設定に応じて、Cloud Identity のグループにユーザーを追加できる 4 つのロールがあります。
- 特権管理者(管理コンソールを通じて)
- グループ管理者(管理コンソールを通じて)
- グループ オーナー(Google グループを通じて)
- グループ マネージャー(Google グループを通じて)
Cloud Identity ログを使用してこのようなリスクを軽減する方法を、シナリオを使用して説明します。ボブは、A 社のセキュリティ リーダーです。Cloud Identity の特権管理者は、ボブを Google グループ「security-admin@example.com」のグループ マネージャーとして割り当てました。つまり、ボブはチームのメンバーをこのグループに追加したりこのグループから削除したりすることができます。このグループには GCP で強力なロールが割り当てられていて、セキュリティに関する強力な管理アクションを取ることができます。

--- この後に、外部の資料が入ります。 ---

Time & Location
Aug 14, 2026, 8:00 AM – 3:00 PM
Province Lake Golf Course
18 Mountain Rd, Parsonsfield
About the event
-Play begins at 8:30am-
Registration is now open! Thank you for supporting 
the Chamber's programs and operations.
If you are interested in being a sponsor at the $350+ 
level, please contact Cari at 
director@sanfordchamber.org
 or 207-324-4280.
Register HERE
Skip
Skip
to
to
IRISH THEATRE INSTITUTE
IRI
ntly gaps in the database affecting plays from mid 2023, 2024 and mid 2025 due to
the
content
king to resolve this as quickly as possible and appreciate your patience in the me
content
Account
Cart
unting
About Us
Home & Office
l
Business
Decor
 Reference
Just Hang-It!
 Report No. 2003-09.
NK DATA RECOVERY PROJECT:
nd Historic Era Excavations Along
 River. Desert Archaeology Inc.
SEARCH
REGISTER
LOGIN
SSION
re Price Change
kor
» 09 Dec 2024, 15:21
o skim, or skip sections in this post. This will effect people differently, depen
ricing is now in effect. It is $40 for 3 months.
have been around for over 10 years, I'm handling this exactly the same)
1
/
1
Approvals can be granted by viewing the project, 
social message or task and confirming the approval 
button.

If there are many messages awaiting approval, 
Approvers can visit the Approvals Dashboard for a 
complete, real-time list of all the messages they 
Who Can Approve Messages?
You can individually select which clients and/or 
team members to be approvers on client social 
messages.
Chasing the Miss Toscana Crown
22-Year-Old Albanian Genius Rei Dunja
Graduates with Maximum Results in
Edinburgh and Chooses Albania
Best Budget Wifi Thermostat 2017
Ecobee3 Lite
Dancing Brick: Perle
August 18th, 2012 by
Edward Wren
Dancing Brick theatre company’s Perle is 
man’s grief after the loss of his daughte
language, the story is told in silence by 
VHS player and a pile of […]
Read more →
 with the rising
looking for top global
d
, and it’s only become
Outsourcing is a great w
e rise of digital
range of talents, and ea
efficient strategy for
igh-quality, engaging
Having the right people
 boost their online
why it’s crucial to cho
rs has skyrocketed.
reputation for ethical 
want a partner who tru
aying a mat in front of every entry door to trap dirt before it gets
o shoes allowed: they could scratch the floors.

たとえば、なんらかの方法で、悪意のある人物がボブの認証情報にアクセスし、ボブとしてログインして、勝手にユーザーをセキュリティ管理者グループに追加し始めたとします。そうすると、その不正なユーザーたちはすべて GCP 組織で特権的なアクセス権を保持することになります。これは良くありません。
ボブのようなシナリオの影響を緩和するには、管理コンソールでグループ メンバーシップの変更に関するアラートを設定する必要があります。Google グループのグループ管理者または管理コンソールの管理者が変更を加えた場合にトリガーするようにアラートを設定できます。
Google グループで行われたグループのアクションを監査するには、管理コンソールの [レポート] > [監査ログ] > [グループ] セクションに移動します。ここで、グループに対して実施されたアクションの監査ログを確認できます。次に、「グループへのユーザーの追加」イベント名でフィルタし、グループ名を指定できます。たとえば、「security-admin@example.com」のような機密性の高いグループです。
その後、このログが表示されたときに受信者の静的リストが自動的にメールで送信されるようにレポートルールを作成できます。
新しいレポートルールの詳細は、管理コンソールの [セキュリティ] > [ルール] > [セキュリティ管理者グループの変更] で確認できます。
Google グループだけが、グループにユーザーを追加する方法ではありません。管理者は管理コンソール内でもこれを行うことができ、これは管理者監査ログで追跡されます。グループ監査ログのイベントに基づいてトリガーするアラートを作成したときと同じように、管理者監査ログでグループ関連のイベントをフィルタできます。
次のステップ
Cloud Identity ログは、セキュリティ アラートに使用できるさまざまなイベントの追跡に役立ちます。組織でこのようなログを認識したら、ユースケースに適したアラートについて検討できます。たとえば、Cloud Identity で設定を構成するときに、特定の Cloud Identity 設定が変更されたことを管理者監査ログが示した場合にアラートを生成することで、設定を確実に維持することができます。
管理コンソールで Cloud Identity ログにアラートを設定することは、より安全な Google Cloud デプロイメントに向けた適切な第一歩です。しかしながら、組み込みの管理コンソール機能で許可されている範囲内でしかこれを行えません。このシリーズの次の投稿では、Cloud Identity ログを GCP の Cloud Logging に取り込み、他の GCP ログと同じように分析、エクスポート、保存できるようにする方法について説明します。これにより、さらに詳細な Cloud Identity ログ分析とアラートが可能になります。